[EXTRACTED RECORDS Boundary: Start]

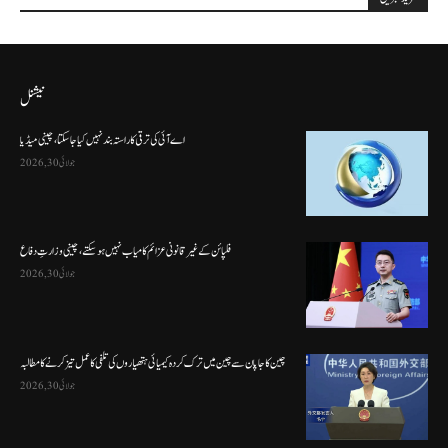
نیشنل
اے آئی کی ترقی کا راستہ بند نہیں کیا جا سکتا، چینی میڈیا
جولائی 30, 2026
فلپائن کے غیر قانونی عزائم کامیاب نہیں ہو سکتے ، چینی وزارتِ دفاع
جولائی 30, 2026
چین کا جاپان سے چین میں ترک کردہ کیمیائی ہتھیاروں کی تلفی کا عمل تیز کرنے کا مطالبہ
جولائی 30, 2026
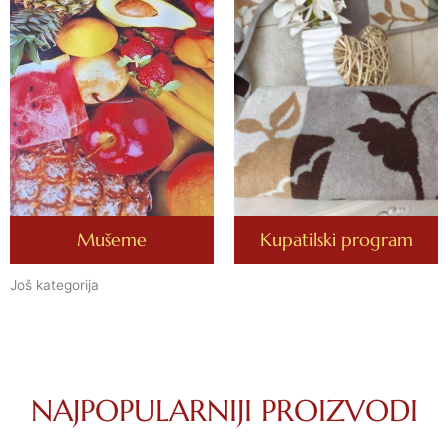
Mušeme
Kupatilski program
Još kategorija
NAJPOPULARNIJI PROIZVODI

[EXTRACTED RECORDS Boundary: End]

WHAT TO PRODUCE »
The word to find is "چینی". Copy every line of the data that holds it.

FINAL ANSWER »
اے آئی کی ترقی کا راستہ بند نہیں کیا جا سکتا، چینی میڈیا
فلپائن کے غیر قانونی عزائم کامیاب نہیں ہو سکتے ، چینی وزارتِ دفاع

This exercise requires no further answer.